Ida perched on her stool behind the counter, smiling fondly at the half-dozen youngsters attempting to look and act grown-up. She knew them all by name, remembered each and every one of them in diapers. Ida loved prom night.
There was Honey Lou Weidemann, looking like Scarlet O’Hara about to fall off her platform shoes. And Richie Holcomb, who didn’t know what to do with the tails on his cutaway when he sat. Stacy Tillman, the sheriff’s daughter, elegant as a model. And Winnie Wickerstaff, poured into something that ought to be illegal for underage girls. All of them sipping tea or coffee and nibbling on pastries and giggling over the night’s activities.

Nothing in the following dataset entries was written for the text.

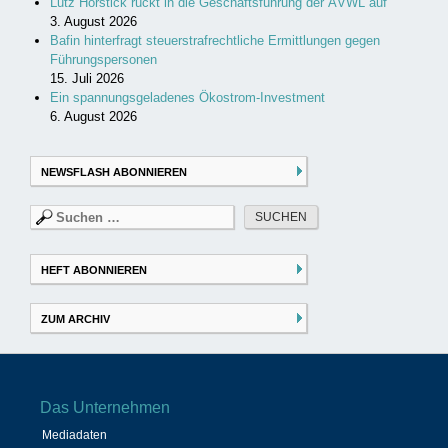
Lutz Horstick rückt in die Geschäftsführung der ÄVWL auf
3. August 2026
Bafin hinterfragt steuerstrafrechtliche Ermittlungen gegen
Führungspersonen
15. Juli 2026
Ein spannungsgeladenes Ökostrom-Investment
6. August 2026
NEWSFLASH ABONNIEREN
Suchen
nach:
HEFT ABONNIEREN
ZUM ARCHIV
Das Unternehmen
Mediadaten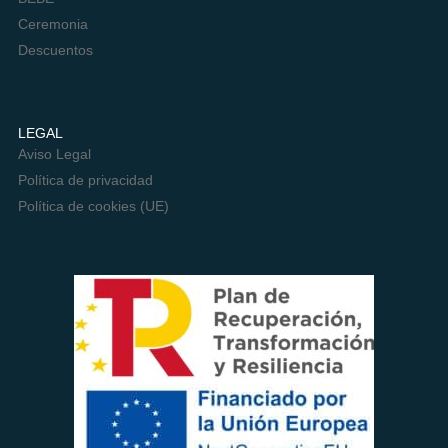
Ceremonia
Descuentos
LEGAL
Aviso Legal
Política de privacidad
Política de cookies (UE)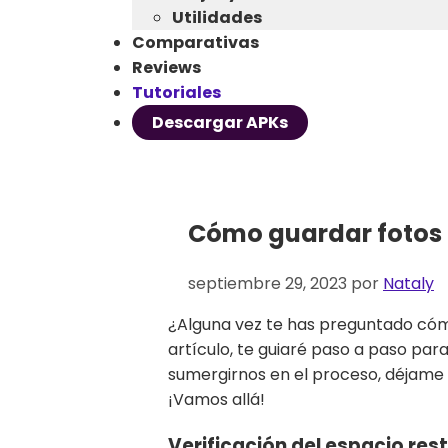
Utilidades
Comparativas
Reviews
Tutoriales
Descargar APKs
Cómo guardar fotos e
septiembre 29, 2023
por
Nataly
¿Alguna vez te has preguntado cómo 
artículo, te guiaré paso a paso pa
sumergirnos en el proceso, déjame 
¡Vamos allá!
Verificación del espacio res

Ida was content to sit and watch.
Finally most of the couples paid up and left. She was down to one lingering couple, and preparing to lock up after they left, when the front door of the tearoom opened to admit a couple who weren’t dressed in formal wear. Maddie Sheffer and Leon Betton wore the uniforms of emergency medical technicians. They looked wrung-out.
“Thank goodness you’re still open,” Maddie said. She sounded as worn-out as she looked. “If we don’t get some coffee, they might have to come haul us down to County General.”
“Bad night?” Ida was already pouring the last of her coffee for them.
“Could’ve been worse, I suppose,” Leon said, taking the cup she brought and sprinkling in some sugar. “Didn’t lose anybody.”